### About this task
Each line in the records that mentions the word "Отрезные" needs to be listed.

[Saved entries]
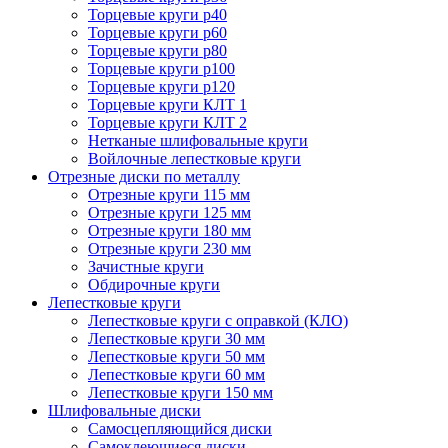
Торцевые круги p40
Торцевые круги p60
Торцевые круги p80
Торцевые круги p100
Торцевые круги p120
Торцевые круги КЛТ 1
Торцевые круги КЛТ 2
Нетканые шлифовальные круги
Войлочные лепестковые круги
Отрезные диски по металлу
Отрезные круги 115 мм
Отрезные круги 125 мм
Отрезные круги 180 мм
Отрезные круги 230 мм
Зачистные круги
Обдирочные круги
Лепестковые круги
Лепестковые круги с оправкой (КЛО)
Лепестковые круги 30 мм
Лепестковые круги 50 мм
Лепестковые круги 60 мм
Лепестковые круги 150 мм
Шлифовальные диски
Самосцепляющийся диски
Самоклеющиеся диски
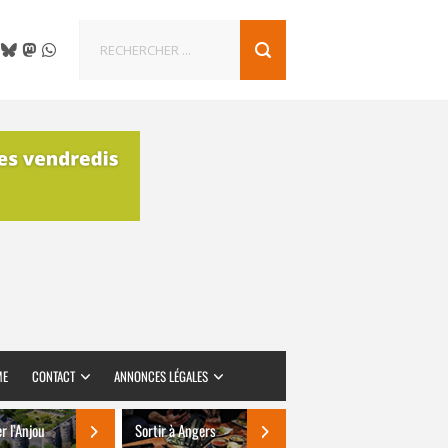
ME
CONTACT
ANNONCES LÉGALES
er l’Anjou
Sortir à Angers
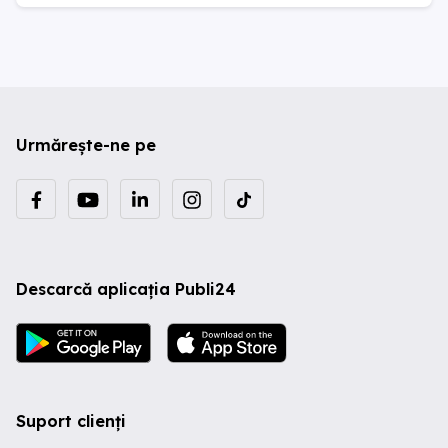
Urmărește-ne pe
Descarcă aplicația Publi24
Suport clienți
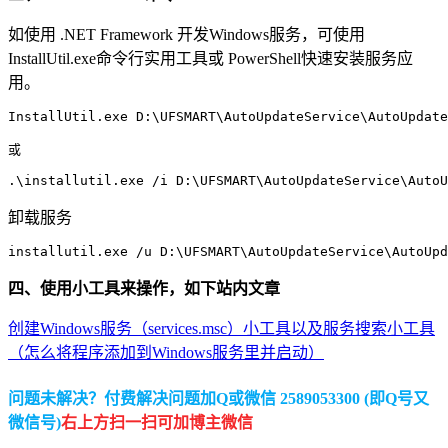
如使用 .NET Framework 开发Windows服务，可使用
InstallUtil.exe命令行实用工具或 PowerShell快速安装服务应
用。
InstallUtil.exe D:\UFSMART\AutoUpdateService\AutoUpdate
或

卸载服务
installutil.exe /u D:\UFSMART\AutoUpdateService\AutoUpd
四、使用小工具来操作，如下站内文章
创建Windows服务（services.msc）小工具以及服务搜索小工具
（怎么将程序添加到Windows服务里并启动）
问题未解决？付费解决问题加Q或微信 2589053300 (即Q号又
微信号)
右上方扫一扫可加博主微信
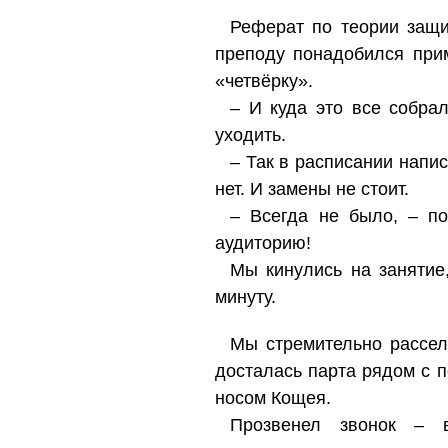
Реферат по теории защи
преподу понадобился прим
«четвёрку».
– И куда это все собра
уходить.
– Так в расписании напис
нет. И замены не стоит.
– Всегда не было, – по
аудиторию!
Мы кинулись на занятие
минуту.
Мы стремительно рассел
досталась парта рядом с п
носом Кощея.
Прозвенел звонок – в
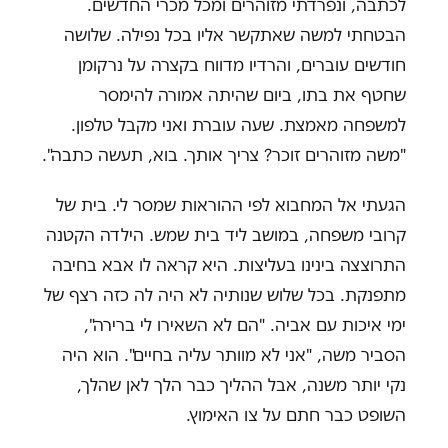
לכתבה, ונפרדתי מזוהרים ומכל מכרי החדשים.
הבטחתי למשה שאתקשר אליו בכל נפילה. שלושה
חודשים עוברים, והרדיו מדווח בקצרה על נרקומן
שחטף את בתו, ביום שהיתה אמורה להימסר
למשפחה מאמצת. שעה עוברת ואני מקבל טלפון.
"משה מזוהרים זוכר? צריך אותך. בוא, תעשה כתבה".
הגעתי אל המחבוא לפי ההוראות שמסר לי. בית של
קרובי משפחה, במושב ליד בית שמש. הילדה הקטנה
התרוצצה בינינו בעליצות. היא קראה לו אבא בחיבה
מתפנקת. בכל שלוש שנותיה לא היה לה כזה רצף של
ימי איכות עם אביה. "הם לא השאירו לי ברירה",
הסביר משה, "אני לא מוותר עליה בחיים". הוא היה
נקי יותר משנה, אבל ההליך כבר הלך לאן שהלך,
השופט כבר חתם על צו האימוץ.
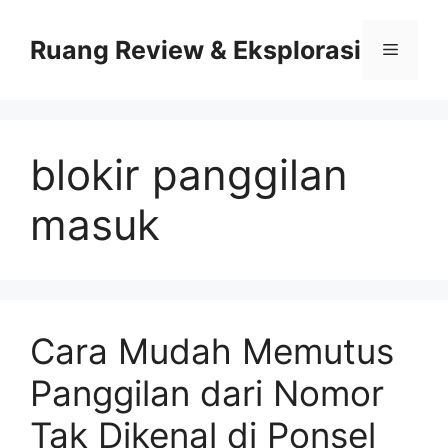
Skip
to
Ruang Review & Eksplorasi
Menu
content
blokir panggilan
masuk
Cara Mudah Memutus
Panggilan dari Nomor
Tak Dikenal di Ponsel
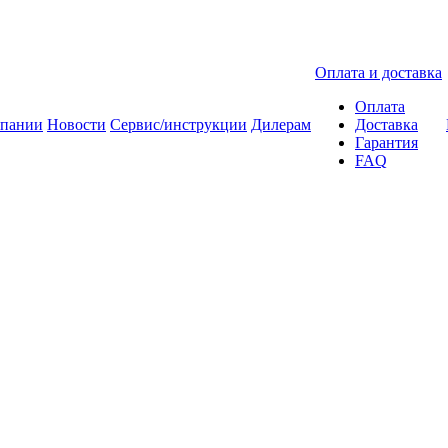
Оплата и доставка
Оплата
мпании
Новости
Сервис/инструкции
Дилерам
Доставка
Гарантия
FAQ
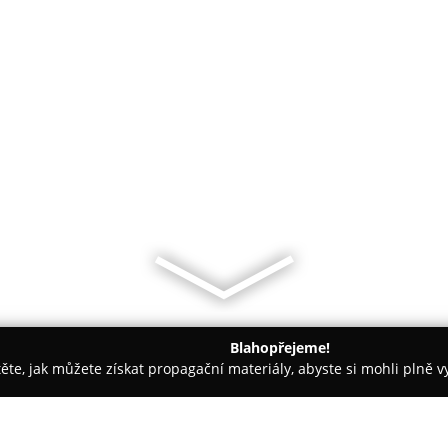
Blahopřejeme!
těte, jak můžete získat propagační materiály, abyste si mohli plně 
Hradec Králové
Cona Coffee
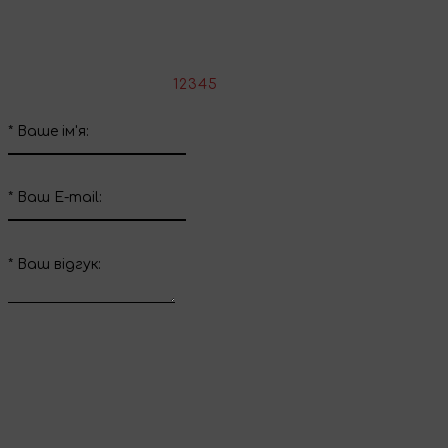
Напишіть свій відгук про цей товар
*
Оцініть товар:
1
2
3
4
5
*
Ваше ім'я:
*
Ваш E-mail:
*
Ваш вiдгук:
Відправити відгук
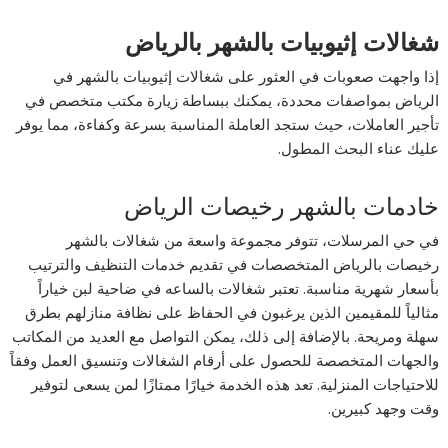
شغالات إثيوبيات بالشهر بالرياض
إذا واجهت صعوبات في العثور على شغالات إثيوبيات بالشهر في
الرياض بمواصفات محددة، يمكنك ببساطة زيارة مكتب متخصص في
تأجير العاملات، حيث ستجد العاملة المناسبة بسرعة وكفاءة، مما يوفر
عليك عناء البحث المطول.
خادمات بالشهر رخيصات الرياض
في حي المرسلات، تتوفر مجموعة واسعة من شغالات بالشهر
رخيصات بالرياض المتخصصات في تقديم خدمات التنظيف والترتيب
بأسعار شهرية مناسبة. تعتبر شغالات بالساعه في ضاحية لبن خياراً
مثالياً للمقيمين الذين يرغبون في الحفاظ على نظافة منازلهم بطرق
سهلة ومريحة. بالإضافة إلى ذلك، يمكن التواصل مع العديد من المكاتب
والجهات المتخصصة للحصول على أرقام الشغالات وتنسيق العمل وفقاً
للاحتياجات المنزلية. تعد هذه الخدمة خيارًا ممتازًا لمن يسعى لتوفير
وقت وجهد كبيرين.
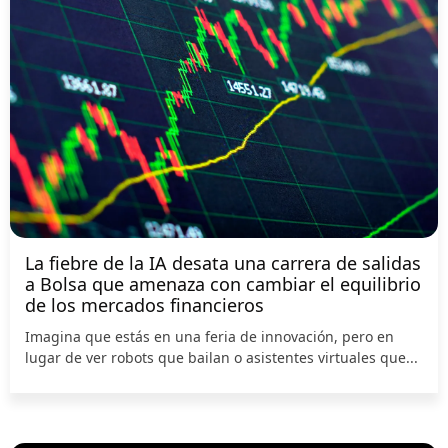
La fiebre de la IA desata una carrera de salidas
a Bolsa que amenaza con cambiar el equilibrio
de los mercados financieros
Imagina que estás en una feria de innovación, pero en
lugar de ver robots que bailan o asistentes virtuales que...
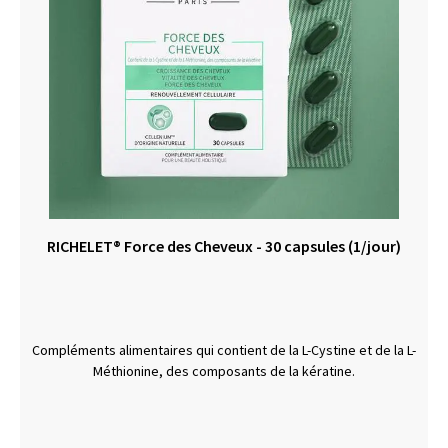
RICHELET® Force des Cheveux - 30 capsules (1/jour)
Compléments alimentaires qui contient de la L-Cystine et de la L-
Méthionine, des composants de la kératine.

### Your solution
Отрезные диски по металлу
Отрезные круги 115 мм
Отрезные круги 125 мм
Отрезные круги 180 мм
Отрезные круги 230 мм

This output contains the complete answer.